From the entries, copy each line that includes "zijn".

> DATA SUPPLIED
--- --- ---
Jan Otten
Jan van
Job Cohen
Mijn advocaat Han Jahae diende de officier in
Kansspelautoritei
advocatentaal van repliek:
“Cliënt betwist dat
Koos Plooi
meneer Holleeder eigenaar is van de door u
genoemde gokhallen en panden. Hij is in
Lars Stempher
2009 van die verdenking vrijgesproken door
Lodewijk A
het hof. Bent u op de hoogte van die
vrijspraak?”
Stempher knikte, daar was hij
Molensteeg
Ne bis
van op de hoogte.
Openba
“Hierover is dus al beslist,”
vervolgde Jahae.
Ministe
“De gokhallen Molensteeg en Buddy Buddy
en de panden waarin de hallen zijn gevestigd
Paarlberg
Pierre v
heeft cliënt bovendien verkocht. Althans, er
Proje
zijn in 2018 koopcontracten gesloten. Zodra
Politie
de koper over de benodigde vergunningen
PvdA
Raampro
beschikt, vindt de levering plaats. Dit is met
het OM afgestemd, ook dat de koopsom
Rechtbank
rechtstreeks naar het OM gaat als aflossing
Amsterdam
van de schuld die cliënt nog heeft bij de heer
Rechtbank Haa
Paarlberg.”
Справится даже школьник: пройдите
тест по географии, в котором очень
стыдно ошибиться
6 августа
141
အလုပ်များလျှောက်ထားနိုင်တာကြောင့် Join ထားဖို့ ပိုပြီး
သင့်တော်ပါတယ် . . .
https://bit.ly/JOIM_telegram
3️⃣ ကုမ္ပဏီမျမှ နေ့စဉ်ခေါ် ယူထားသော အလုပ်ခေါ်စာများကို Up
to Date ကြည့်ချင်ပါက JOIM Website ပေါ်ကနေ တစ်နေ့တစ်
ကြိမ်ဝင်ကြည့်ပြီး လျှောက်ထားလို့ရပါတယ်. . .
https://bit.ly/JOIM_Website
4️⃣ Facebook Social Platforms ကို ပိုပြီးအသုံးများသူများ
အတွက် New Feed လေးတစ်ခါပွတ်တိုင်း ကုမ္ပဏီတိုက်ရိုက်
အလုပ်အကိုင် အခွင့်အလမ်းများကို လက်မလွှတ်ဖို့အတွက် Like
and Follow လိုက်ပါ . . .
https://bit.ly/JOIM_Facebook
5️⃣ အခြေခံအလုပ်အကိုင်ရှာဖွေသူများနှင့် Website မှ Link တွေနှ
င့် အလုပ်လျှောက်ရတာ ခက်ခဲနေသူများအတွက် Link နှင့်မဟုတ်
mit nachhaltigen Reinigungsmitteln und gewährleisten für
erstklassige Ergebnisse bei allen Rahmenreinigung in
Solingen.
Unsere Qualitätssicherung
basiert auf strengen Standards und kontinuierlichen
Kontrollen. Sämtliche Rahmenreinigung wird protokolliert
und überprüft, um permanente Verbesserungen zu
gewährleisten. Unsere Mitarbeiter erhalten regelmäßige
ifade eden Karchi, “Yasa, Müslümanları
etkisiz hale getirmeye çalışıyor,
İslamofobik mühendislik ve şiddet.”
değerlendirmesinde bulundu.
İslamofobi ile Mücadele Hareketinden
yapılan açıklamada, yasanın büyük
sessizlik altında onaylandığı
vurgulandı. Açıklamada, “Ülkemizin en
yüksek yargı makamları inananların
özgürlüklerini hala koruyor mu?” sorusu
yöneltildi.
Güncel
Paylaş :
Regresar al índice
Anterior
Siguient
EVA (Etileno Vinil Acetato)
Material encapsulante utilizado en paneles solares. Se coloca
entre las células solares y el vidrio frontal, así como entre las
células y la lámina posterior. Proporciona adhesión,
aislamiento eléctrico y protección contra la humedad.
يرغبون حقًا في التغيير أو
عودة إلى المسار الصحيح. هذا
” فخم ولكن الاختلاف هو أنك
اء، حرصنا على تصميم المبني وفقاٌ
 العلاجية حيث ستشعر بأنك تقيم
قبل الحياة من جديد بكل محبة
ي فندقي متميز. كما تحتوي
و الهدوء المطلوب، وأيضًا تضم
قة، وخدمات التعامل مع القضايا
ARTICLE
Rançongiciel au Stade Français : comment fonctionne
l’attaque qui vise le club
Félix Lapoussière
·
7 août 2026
--- --- ---
> OUTPUT FOR THIS TASK
en de panden waarin de hallen zijn gevestigd
zijn in 2018 koopcontracten gesloten. Zodra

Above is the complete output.